Stored items
= = = = =
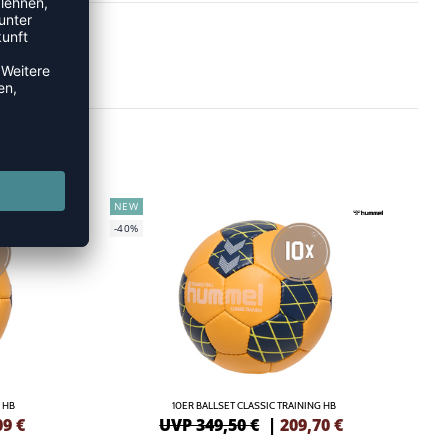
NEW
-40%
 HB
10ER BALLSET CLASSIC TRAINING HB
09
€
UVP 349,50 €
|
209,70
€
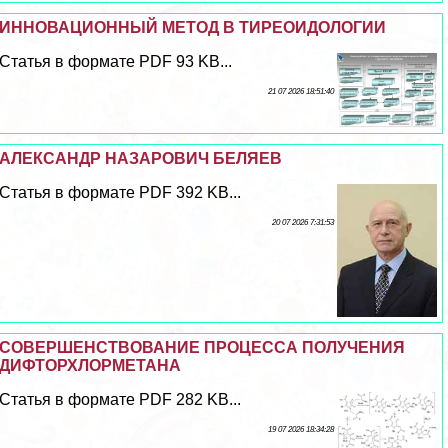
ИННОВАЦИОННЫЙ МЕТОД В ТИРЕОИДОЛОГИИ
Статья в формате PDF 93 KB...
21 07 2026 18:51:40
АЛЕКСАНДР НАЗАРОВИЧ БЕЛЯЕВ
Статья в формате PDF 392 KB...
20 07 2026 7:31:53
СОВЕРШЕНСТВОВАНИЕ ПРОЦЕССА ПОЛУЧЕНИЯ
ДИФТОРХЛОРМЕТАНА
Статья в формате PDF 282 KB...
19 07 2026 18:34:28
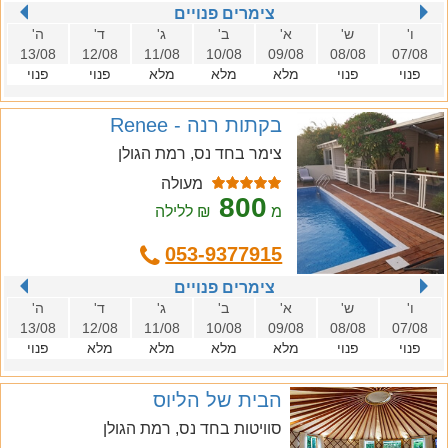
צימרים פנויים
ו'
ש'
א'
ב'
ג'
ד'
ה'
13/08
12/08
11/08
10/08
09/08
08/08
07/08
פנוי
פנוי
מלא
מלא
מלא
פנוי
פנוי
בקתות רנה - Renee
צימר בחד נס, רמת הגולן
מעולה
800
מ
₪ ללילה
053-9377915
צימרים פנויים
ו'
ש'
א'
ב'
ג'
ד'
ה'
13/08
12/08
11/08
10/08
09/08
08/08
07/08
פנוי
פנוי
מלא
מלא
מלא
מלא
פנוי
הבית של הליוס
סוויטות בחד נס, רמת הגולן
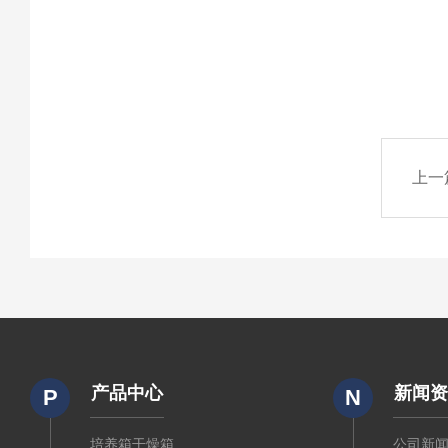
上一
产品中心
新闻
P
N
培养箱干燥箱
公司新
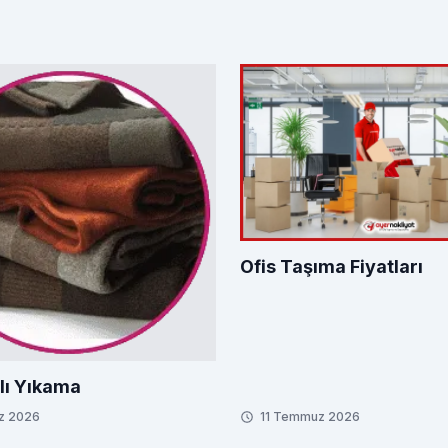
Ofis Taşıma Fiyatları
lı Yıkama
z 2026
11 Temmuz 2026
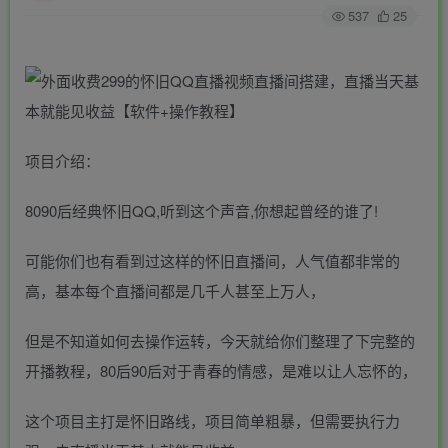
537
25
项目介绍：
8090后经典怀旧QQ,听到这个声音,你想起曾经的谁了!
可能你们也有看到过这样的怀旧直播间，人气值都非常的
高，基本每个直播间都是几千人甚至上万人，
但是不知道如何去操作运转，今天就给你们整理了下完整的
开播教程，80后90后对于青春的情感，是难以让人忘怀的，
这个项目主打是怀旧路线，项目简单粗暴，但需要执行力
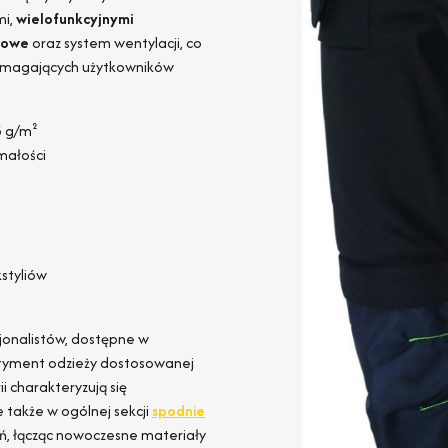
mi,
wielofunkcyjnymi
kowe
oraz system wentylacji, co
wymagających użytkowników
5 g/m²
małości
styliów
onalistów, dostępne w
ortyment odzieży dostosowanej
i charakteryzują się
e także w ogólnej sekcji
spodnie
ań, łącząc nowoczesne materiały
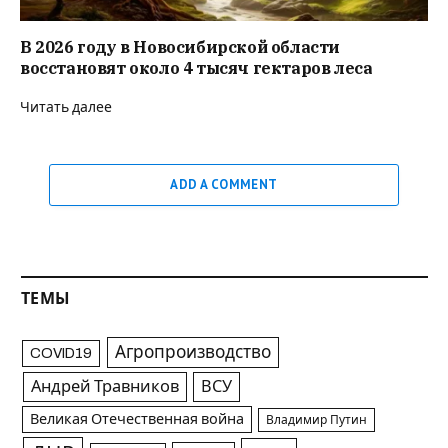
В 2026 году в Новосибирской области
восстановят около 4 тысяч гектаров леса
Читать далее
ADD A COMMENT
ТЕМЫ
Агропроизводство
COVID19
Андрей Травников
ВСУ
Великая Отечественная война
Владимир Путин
= = = = =
» TASK OBJECTIVE:
Pull every line with the word "формате" from the data.

» RESPONSE:
Статья в формате PDF 93 KB...
Статья в формате PDF 392 KB...
Статья в формате PDF 282 KB...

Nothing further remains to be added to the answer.